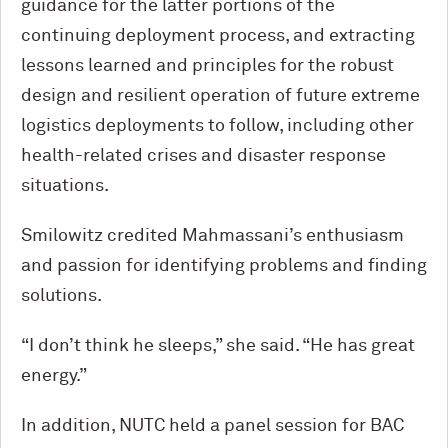
guidance for the latter portions of the
continuing deployment process, and extracting
lessons learned and principles for the robust
design and resilient operation of future extreme
logistics deployments to follow, including other
health-related crises and disaster response
situations.
Smilowitz credited Mahmassani’s enthusiasm
and passion for identifying problems and finding
solutions.
“I don’t think he sleeps,” she said. “He has great
energy.”
In addition, NUTC held a panel session for BAC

-- -- --

_Instructions to follow_: Every record above must reappear exactly in the answer, minus its pictures.

_Written answer_:
guidance for the latter portions of the
continuing deployment process, and extracting
lessons learned and principles for the robust
design and resilient operation of future extreme
logistics deployments to follow, including other
health-related crises and disaster response
situations.
Smilowitz credited Mahmassani’s enthusiasm
and passion for identifying problems and finding
solutions.
“I don’t think he sleeps,” she said. “He has great
energy.”
In addition, NUTC held a panel session for BAC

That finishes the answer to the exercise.